Please give back each line below unchanged; none of the pictures should appear.

══ PROVIDED RECORDS

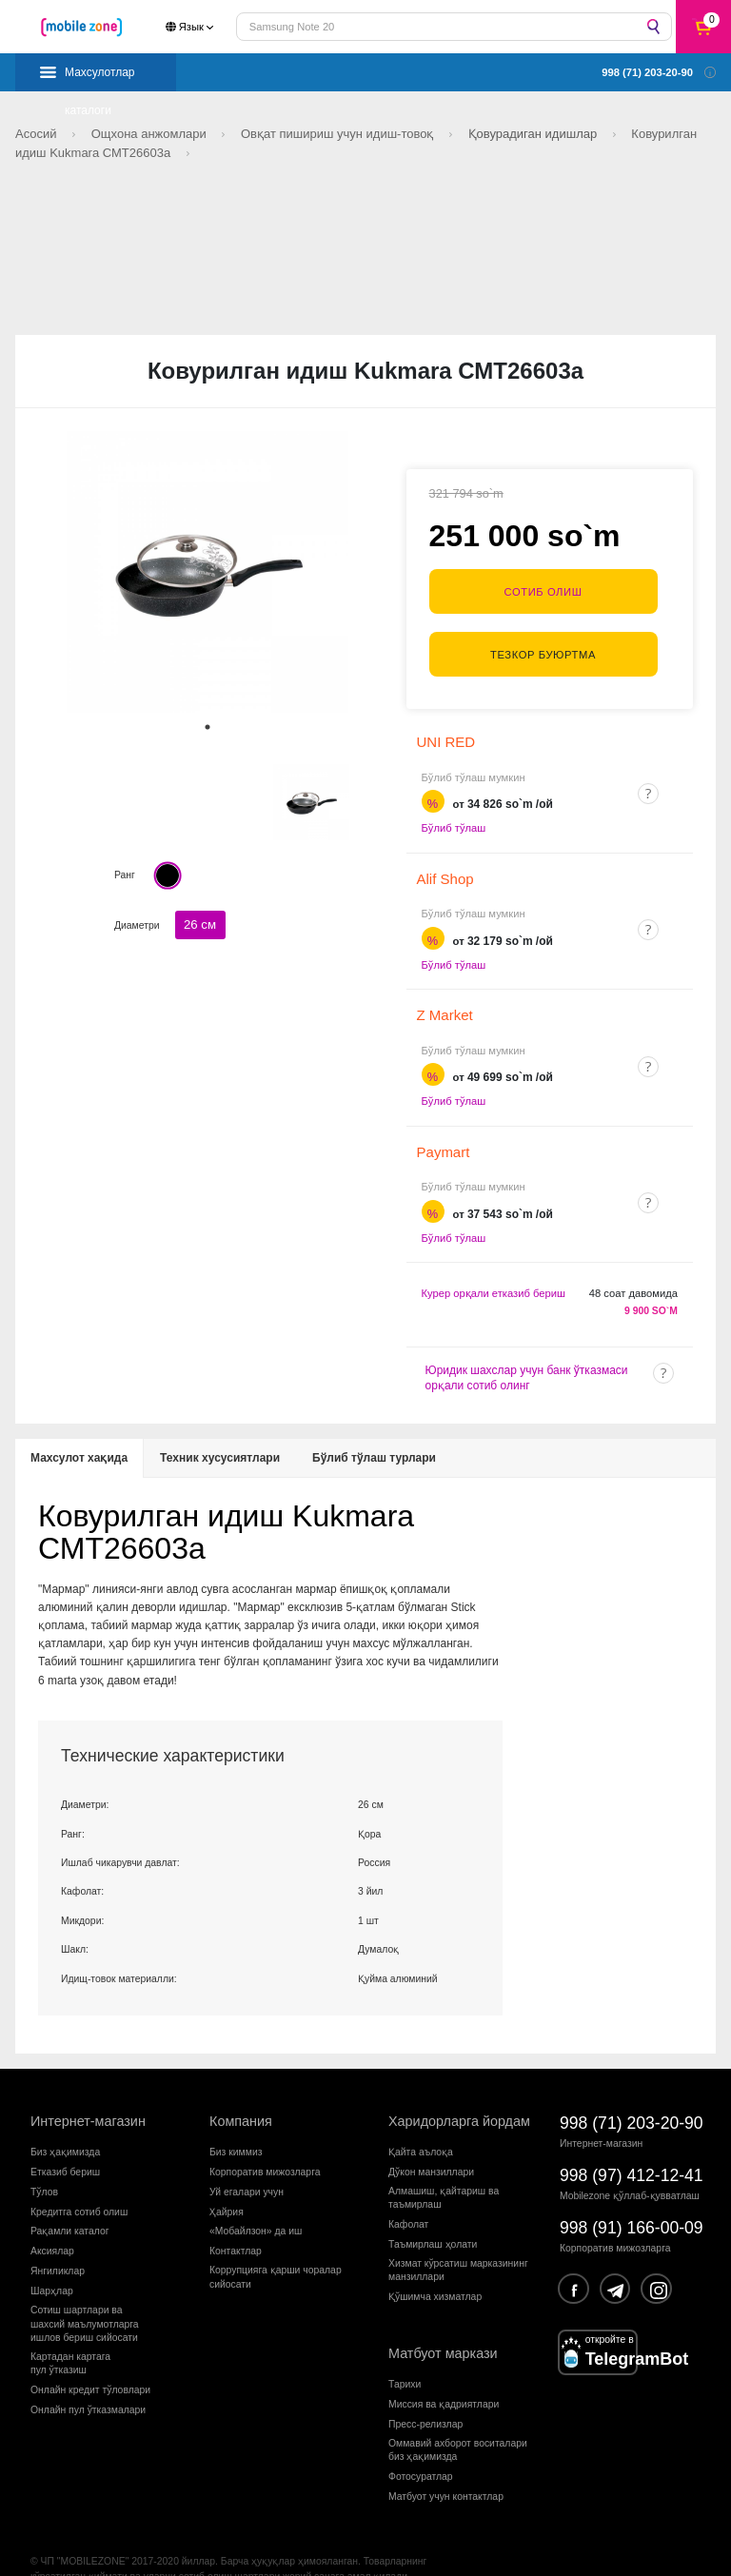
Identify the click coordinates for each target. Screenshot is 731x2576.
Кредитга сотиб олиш (79, 2180)
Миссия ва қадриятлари (443, 2374)
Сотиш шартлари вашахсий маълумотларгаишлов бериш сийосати (84, 2293)
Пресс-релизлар (425, 2394)
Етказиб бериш (65, 2140)
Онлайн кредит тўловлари (90, 2359)
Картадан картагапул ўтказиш (70, 2333)
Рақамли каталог (69, 2200)
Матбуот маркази (443, 2322)
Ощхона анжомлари (150, 134)
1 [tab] (207, 727)
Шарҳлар (51, 2260)
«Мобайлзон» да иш (255, 2200)
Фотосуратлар (420, 2446)
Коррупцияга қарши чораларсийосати (275, 2246)
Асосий (37, 134)
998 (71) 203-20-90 (631, 2092)
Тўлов (44, 2160)
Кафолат (408, 2194)
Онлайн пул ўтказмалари (88, 2379)
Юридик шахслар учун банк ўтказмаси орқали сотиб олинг (526, 1347)
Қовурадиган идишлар (534, 134)
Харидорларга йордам (459, 2090)
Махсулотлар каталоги (100, 78)
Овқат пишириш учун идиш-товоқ (339, 134)
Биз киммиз (235, 2120)
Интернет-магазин (88, 2090)
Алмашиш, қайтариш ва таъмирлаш (443, 2166)
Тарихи (404, 2354)
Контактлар (235, 2220)
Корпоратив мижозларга (264, 2140)
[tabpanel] (207, 572)
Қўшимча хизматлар (435, 2266)
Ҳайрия (226, 2180)
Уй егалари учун (246, 2160)
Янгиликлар (57, 2240)
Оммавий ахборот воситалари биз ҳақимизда (457, 2419)
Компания (240, 2090)
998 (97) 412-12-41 (631, 2144)
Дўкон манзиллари (431, 2140)
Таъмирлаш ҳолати (432, 2214)
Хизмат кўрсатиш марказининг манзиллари (458, 2240)
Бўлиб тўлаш (454, 797)
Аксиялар (52, 2220)
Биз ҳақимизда (65, 2120)
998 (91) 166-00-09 (631, 2197)
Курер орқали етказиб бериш (493, 1262)
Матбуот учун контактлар (446, 2466)
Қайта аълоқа (420, 2120)
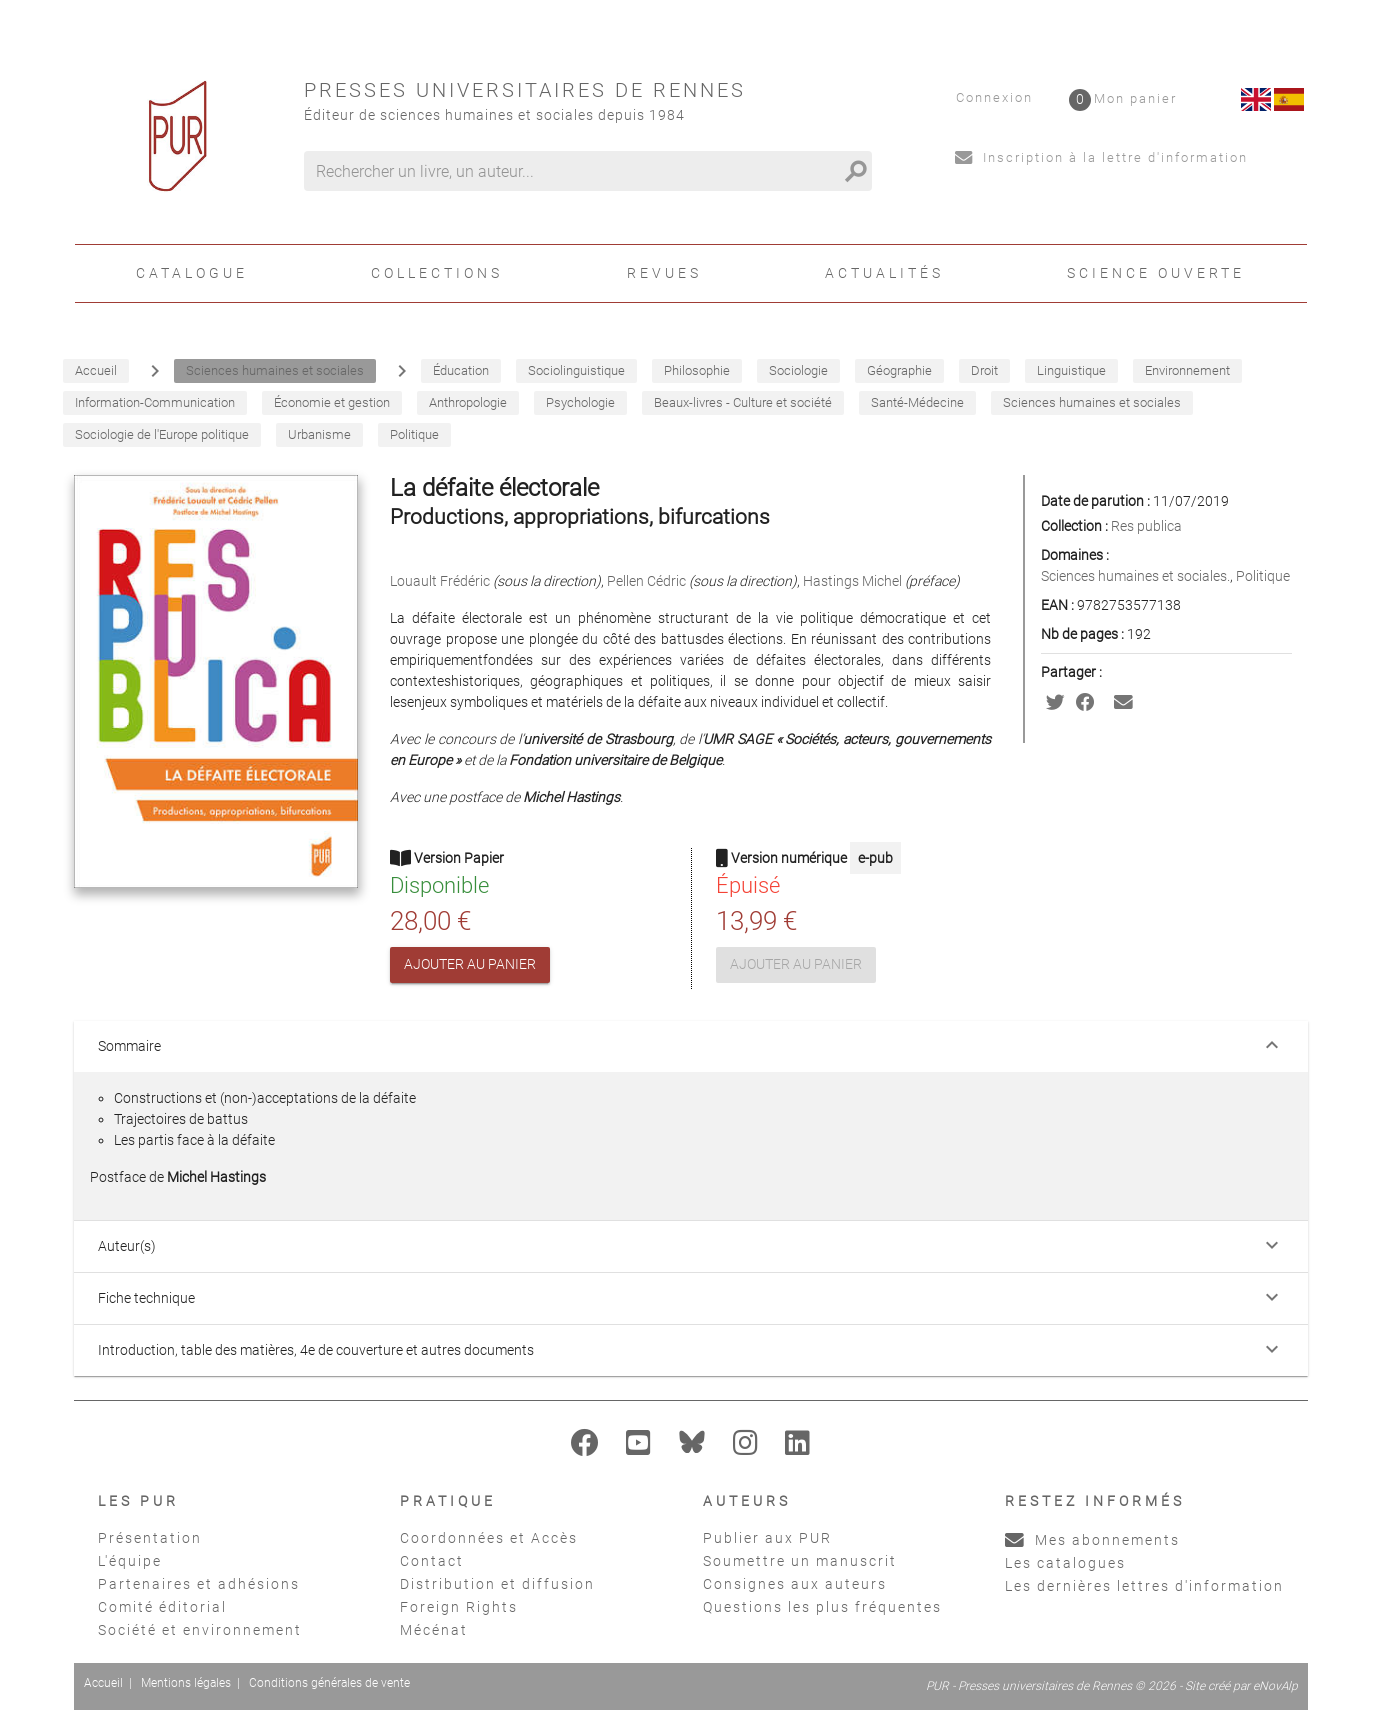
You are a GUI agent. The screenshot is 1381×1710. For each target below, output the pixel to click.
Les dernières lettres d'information (1144, 1586)
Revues (664, 273)
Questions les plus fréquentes (822, 1607)
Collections (437, 273)
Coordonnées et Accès (489, 1538)
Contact (432, 1561)
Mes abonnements (1092, 1540)
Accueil (103, 1683)
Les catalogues (1065, 1563)
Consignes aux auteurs (795, 1584)
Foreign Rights (459, 1607)
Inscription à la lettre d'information (1101, 157)
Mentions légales (186, 1683)
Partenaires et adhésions (199, 1584)
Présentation (150, 1538)
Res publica (1146, 526)
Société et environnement (200, 1630)
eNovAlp (1275, 1686)
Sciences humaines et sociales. (1135, 576)
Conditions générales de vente (329, 1683)
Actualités (884, 273)
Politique (1263, 576)
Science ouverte (1156, 273)
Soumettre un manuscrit (800, 1561)
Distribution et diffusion (497, 1584)
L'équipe (130, 1561)
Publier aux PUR (767, 1538)
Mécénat (434, 1630)
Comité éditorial (162, 1607)
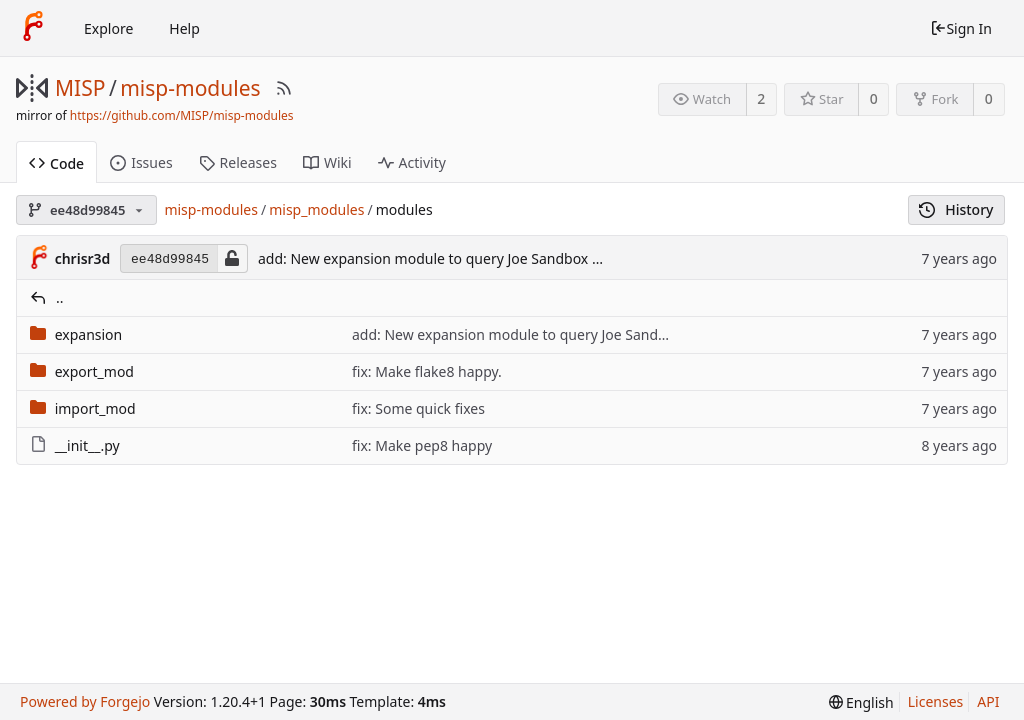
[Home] (33, 28)
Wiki (327, 162)
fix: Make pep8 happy (422, 445)
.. (60, 297)
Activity (412, 162)
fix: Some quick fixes (418, 408)
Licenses (936, 701)
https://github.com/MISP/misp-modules (182, 115)
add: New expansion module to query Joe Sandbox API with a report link (493, 258)
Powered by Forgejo (85, 701)
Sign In (961, 28)
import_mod (95, 408)
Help (184, 28)
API (988, 701)
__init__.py (87, 445)
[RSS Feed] (284, 88)
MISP (80, 88)
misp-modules (190, 88)
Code (56, 163)
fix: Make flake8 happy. (427, 371)
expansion (89, 334)
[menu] (861, 702)
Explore (108, 28)
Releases (238, 162)
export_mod (94, 371)
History (956, 209)
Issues (141, 162)
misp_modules (316, 209)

════

- EXERCISE ANSWER:
Identify the click coordinates for each target. Screenshot is 731x2576.
Кредитга сотиб олиш (79, 2180)
Миссия ва қадриятлари (443, 2374)
Сотиш шартлари вашахсий маълумотларгаишлов бериш сийосати (84, 2293)
Пресс-релизлар (425, 2394)
Етказиб бериш (65, 2140)
Онлайн кредит тўловлари (90, 2359)
Картадан картагапул ўтказиш (70, 2333)
Рақамли каталог (69, 2200)
Матбуот маркази (443, 2322)
Ощхона анжомлари (150, 134)
1 [tab] (207, 727)
Шарҳлар (51, 2260)
«Мобайлзон» да иш (255, 2200)
Фотосуратлар (420, 2446)
Коррупцияга қарши чораларсийосати (275, 2246)
Асосий (37, 134)
998 (71) 203-20-90 (631, 2092)
Тўлов (44, 2160)
Кафолат (408, 2194)
Онлайн пул ўтказмалари (88, 2379)
Юридик шахслар учун банк ўтказмаси орқали сотиб олинг (526, 1347)
Қовурадиган идишлар (534, 134)
Харидорларга йордам (459, 2090)
Махсулотлар каталоги (100, 78)
Овқат пишириш учун идиш-товоқ (339, 134)
Биз киммиз (235, 2120)
Интернет-магазин (88, 2090)
Алмашиш, қайтариш ва таъмирлаш (443, 2166)
Тарихи (404, 2354)
Контактлар (235, 2220)
Корпоратив мижозларга (264, 2140)
[tabpanel] (207, 572)
Қўшимча хизматлар (435, 2266)
Ҳайрия (226, 2180)
Уй егалари учун (246, 2160)
Янгиликлар (57, 2240)
Оммавий ахборот воситалари биз ҳақимизда (457, 2419)
Компания (240, 2090)
998 (97) 412-12-41 (631, 2144)
Дўкон манзиллари (431, 2140)
Таъмирлаш ҳолати (432, 2214)
Хизмат кўрсатиш марказининг манзиллари (458, 2240)
Бўлиб тўлаш (454, 797)
Аксиялар (52, 2220)
Биз ҳақимизда (65, 2120)
998 (91) 166-00-09 (631, 2197)
Курер орқали етказиб бериш (493, 1262)
Матбуот учун контактлар (446, 2466)
Қайта аълоқа (420, 2120)
You are a GUI agent. The screenshot is 1381×1710. For each target below, output the pixel to click.
Les dernières lettres d'information (1144, 1586)
Revues (664, 273)
Questions les plus fréquentes (822, 1607)
Collections (437, 273)
Coordonnées et Accès (489, 1538)
Contact (432, 1561)
Mes abonnements (1092, 1540)
Accueil (103, 1683)
Les catalogues (1065, 1563)
Consignes aux auteurs (795, 1584)
Foreign Rights (459, 1607)
Inscription à la lettre d'information (1101, 157)
Mentions légales (186, 1683)
Partenaires et adhésions (199, 1584)
Présentation (150, 1538)
Res publica (1146, 526)
Société et environnement (200, 1630)
eNovAlp (1275, 1686)
Sciences humaines et sociales. (1135, 576)
Conditions générales de vente (329, 1683)
Actualités (884, 273)
Politique (1263, 576)
Science ouverte (1156, 273)
Soumettre un manuscrit (800, 1561)
Distribution et diffusion (497, 1584)
L'équipe (130, 1561)
Publier aux PUR (767, 1538)
Mécénat (434, 1630)
Comité éditorial (162, 1607)
[Home] (33, 28)
Wiki (327, 162)
fix: Make pep8 happy (422, 445)
.. (60, 297)
Activity (412, 162)
fix: Some quick fixes (418, 408)
Licenses (936, 701)
https://github.com/MISP/misp-modules (182, 115)
add: New expansion module to query Joe Sandbox API with a report link (493, 258)
Powered by Forgejo (85, 701)
Sign In (961, 28)
import_mod (95, 408)
Help (184, 28)
API (988, 701)
__init__.py (87, 445)
[RSS Feed] (284, 88)
MISP (80, 88)
misp-modules (190, 88)
Code (56, 163)
fix: Make flake8 happy. (427, 371)
expansion (89, 334)
[menu] (861, 702)
Explore (108, 28)
Releases (238, 162)
export_mod (94, 371)
History (956, 209)
Issues (141, 162)
misp_modules (316, 209)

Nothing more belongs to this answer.